O impacto emocional das trocas

Quando analisamos as trocas que os times da NBA fazem todas as temporadas, tentamos levar em consideração os ganhos táticos, as estatísticas, as possibilidades de rotação e até mesmo as questões financeiras e salariais. Pensamos em possíveis cenários melhores, dissecamos a duração dos salários e tentamos encontrar quem foram aqueles que se beneficiaram e quem foram aqueles que se prejudicaram com cada jogador trocado. Nesse processo, muitas vezes nos esquecemos que essas trocas também impactam uma área desconhecida, completamente incontrolável e que pode, muitas vezes, ser a parte mais importante do negócio: o psicológico dos envolvidos.

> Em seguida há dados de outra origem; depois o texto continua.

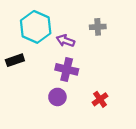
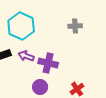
purple arrow: (66, 41) -> (26, 56), moved

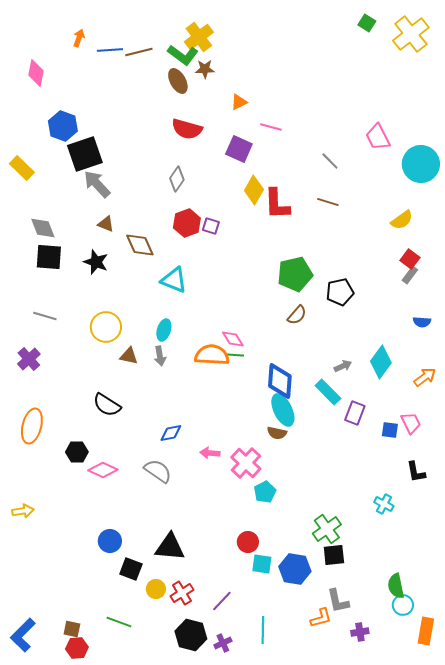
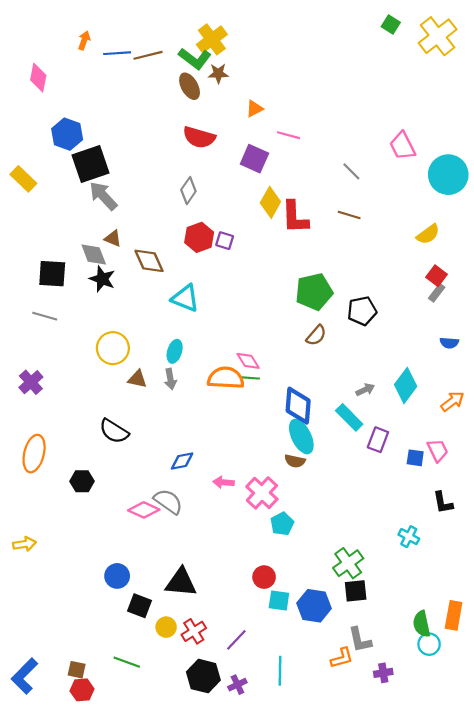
gray diamond: (43, 228) -> (94, 254), moved
gray line: (45, 316) -> (45, 316), moved
pink diamond: (103, 470) -> (144, 510), moved
orange rectangle: (426, 631) -> (454, 615), moved

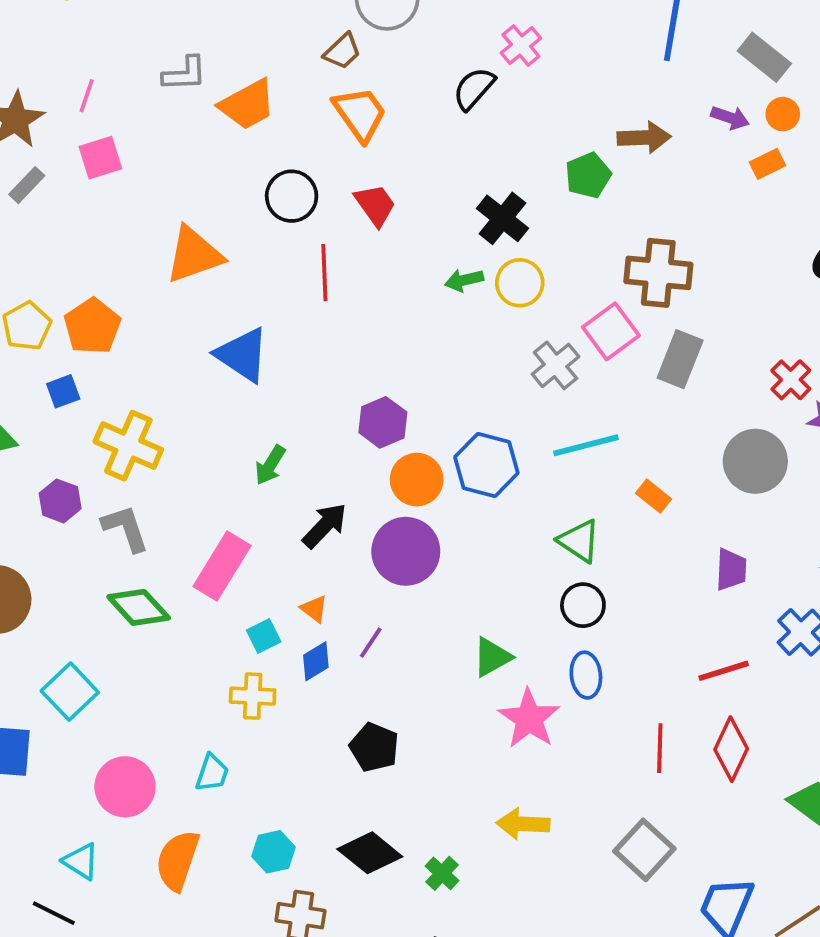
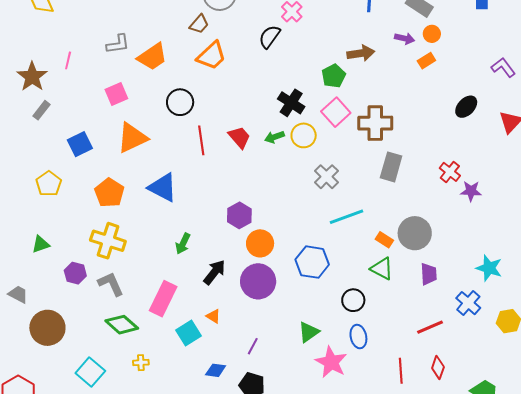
orange trapezoid: (360, 114) -> (211, 56), turned 88
pink square: (100, 158) -> (116, 94), moved
red trapezoid: (375, 205) -> (239, 137), moved
orange pentagon: (92, 326) -> (109, 193), moved
pink square: (611, 331) -> (336, 112), moved
blue square: (63, 391) -> (80, 144), moved, size x1.4
gray circle: (755, 461) -> (415, 233), moved
blue hexagon: (486, 465) -> (312, 262), moved
green triangle: (579, 541) -> (382, 269), moved
cyan square: (264, 636) -> (188, 333), size x1.4
purple line: (371, 643) -> (253, 346), moved
blue diamond: (316, 661) -> (216, 370), moved, turned 45
yellow cross: (253, 696) -> (141, 363), moved, size x0.7
red diamond: (731, 749) -> (438, 368), size x0.7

O exemplo mais claro disso ocorreu em 2011, quando o Boston Celtics era um dos favoritos para lutar por um título de campeão. O elenco, então com Kevin Garnett, Ray Allen e Paul Pierce, havia sido campeão em 2008 e chegado novamente às Finais da NBA no ano anterior, 2010. Mas a diretoria do Celtics não conseguiu firmar uma extensão de contrato com um dos membros desse elenco, o pivô Kendrick Perkins, e estava receosa de perdê-lo por nada ao fim da temporada. A ideia de trocá-lo parecia perfeitamente compreensível por todos os critérios técnicos: Perkins sofria com lesões, havia desfalcado o time nas Finais anteriores, seus números eram discretos (7 pontos, 8 rebotes e menos de 1 toco de média na temporada 2010-11) e parecia uma peça completamente dispensável. Foi trocado por Jeff Green (EXTRA, EXTRA, NOVE PESSOAS ENGANADAS) numa negociação que prometia desaparecer na história como uma das mais sem importância da Liga.